_Data for this task_
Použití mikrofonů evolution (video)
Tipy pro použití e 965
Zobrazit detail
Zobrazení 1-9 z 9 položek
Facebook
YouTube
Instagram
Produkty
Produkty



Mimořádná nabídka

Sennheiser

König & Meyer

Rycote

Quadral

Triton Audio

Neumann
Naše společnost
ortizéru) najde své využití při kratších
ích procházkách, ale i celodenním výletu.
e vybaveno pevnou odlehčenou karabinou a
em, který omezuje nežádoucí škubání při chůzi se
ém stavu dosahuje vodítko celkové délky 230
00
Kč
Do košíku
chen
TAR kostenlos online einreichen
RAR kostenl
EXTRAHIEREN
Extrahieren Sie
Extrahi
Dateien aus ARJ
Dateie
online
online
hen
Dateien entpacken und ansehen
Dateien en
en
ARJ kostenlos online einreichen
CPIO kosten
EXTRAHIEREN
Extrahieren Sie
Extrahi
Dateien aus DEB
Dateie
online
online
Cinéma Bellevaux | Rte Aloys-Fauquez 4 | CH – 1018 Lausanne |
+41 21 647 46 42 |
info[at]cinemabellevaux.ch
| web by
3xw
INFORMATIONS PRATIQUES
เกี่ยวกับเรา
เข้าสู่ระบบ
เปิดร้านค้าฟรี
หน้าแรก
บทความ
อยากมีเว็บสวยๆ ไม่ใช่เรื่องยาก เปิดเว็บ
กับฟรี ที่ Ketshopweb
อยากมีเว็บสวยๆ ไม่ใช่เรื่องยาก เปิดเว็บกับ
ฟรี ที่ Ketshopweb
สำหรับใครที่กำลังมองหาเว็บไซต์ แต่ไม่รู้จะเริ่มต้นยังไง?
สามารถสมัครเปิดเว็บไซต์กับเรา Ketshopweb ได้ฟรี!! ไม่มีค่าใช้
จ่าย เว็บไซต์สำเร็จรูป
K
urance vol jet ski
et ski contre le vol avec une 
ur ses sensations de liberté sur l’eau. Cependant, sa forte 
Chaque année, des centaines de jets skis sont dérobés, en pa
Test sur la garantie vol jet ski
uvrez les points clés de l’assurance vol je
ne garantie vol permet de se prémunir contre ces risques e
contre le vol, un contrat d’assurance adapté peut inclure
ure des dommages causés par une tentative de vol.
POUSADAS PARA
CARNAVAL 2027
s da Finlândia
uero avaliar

_Task to complete_
Write all of the records out again exactly.

_Response to this task_
Použití mikrofonů evolution (video)
Tipy pro použití e 965
Zobrazit detail
Zobrazení 1-9 z 9 položek
Facebook
YouTube
Instagram
Produkty
Produkty



Mimořádná nabídka

Sennheiser

König & Meyer

Rycote

Quadral

Triton Audio

Neumann
Naše společnost
ortizéru) najde své využití při kratších
ích procházkách, ale i celodenním výletu.
e vybaveno pevnou odlehčenou karabinou a
em, který omezuje nežádoucí škubání při chůzi se
ém stavu dosahuje vodítko celkové délky 230
00
Kč
Do košíku
chen
TAR kostenlos online einreichen
RAR kostenl
EXTRAHIEREN
Extrahieren Sie
Extrahi
Dateien aus ARJ
Dateie
online
online
hen
Dateien entpacken und ansehen
Dateien en
en
ARJ kostenlos online einreichen
CPIO kosten
EXTRAHIEREN
Extrahieren Sie
Extrahi
Dateien aus DEB
Dateie
online
online
Cinéma Bellevaux | Rte Aloys-Fauquez 4 | CH – 1018 Lausanne |
+41 21 647 46 42 |
info[at]cinemabellevaux.ch
| web by
3xw
INFORMATIONS PRATIQUES
เกี่ยวกับเรา
เข้าสู่ระบบ
เปิดร้านค้าฟรี
หน้าแรก
บทความ
อยากมีเว็บสวยๆ ไม่ใช่เรื่องยาก เปิดเว็บ
กับฟรี ที่ Ketshopweb
อยากมีเว็บสวยๆ ไม่ใช่เรื่องยาก เปิดเว็บกับ
ฟรี ที่ Ketshopweb
สำหรับใครที่กำลังมองหาเว็บไซต์ แต่ไม่รู้จะเริ่มต้นยังไง?
สามารถสมัครเปิดเว็บไซต์กับเรา Ketshopweb ได้ฟรี!! ไม่มีค่าใช้
จ่าย เว็บไซต์สำเร็จรูป
K
urance vol jet ski
et ski contre le vol avec une 
ur ses sensations de liberté sur l’eau. Cependant, sa forte 
Chaque année, des centaines de jets skis sont dérobés, en pa
Test sur la garantie vol jet ski
uvrez les points clés de l’assurance vol je
ne garantie vol permet de se prémunir contre ces risques e
contre le vol, un contrat d’assurance adapté peut inclure
ure des dommages causés par une tentative de vol.
POUSADAS PARA
CARNAVAL 2027
s da Finlândia
uero avaliar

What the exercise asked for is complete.